** Data under study follows **
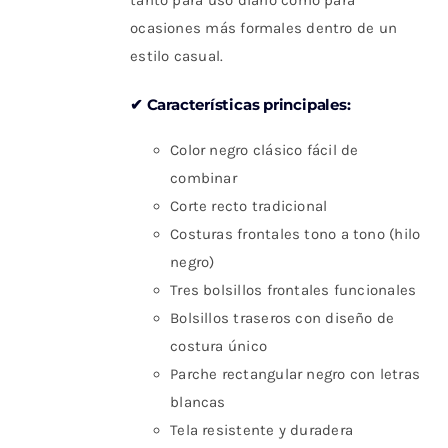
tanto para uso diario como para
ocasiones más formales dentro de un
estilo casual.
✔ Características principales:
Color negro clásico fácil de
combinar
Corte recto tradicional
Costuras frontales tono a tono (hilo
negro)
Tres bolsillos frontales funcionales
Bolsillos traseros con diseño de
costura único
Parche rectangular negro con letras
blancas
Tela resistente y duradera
** End of Data under study **
Prompt =>
From the records above, copy each line that contains the word "negro".

Answer to this exercise =>
Color negro clásico fácil de
negro)
Parche rectangular negro con letras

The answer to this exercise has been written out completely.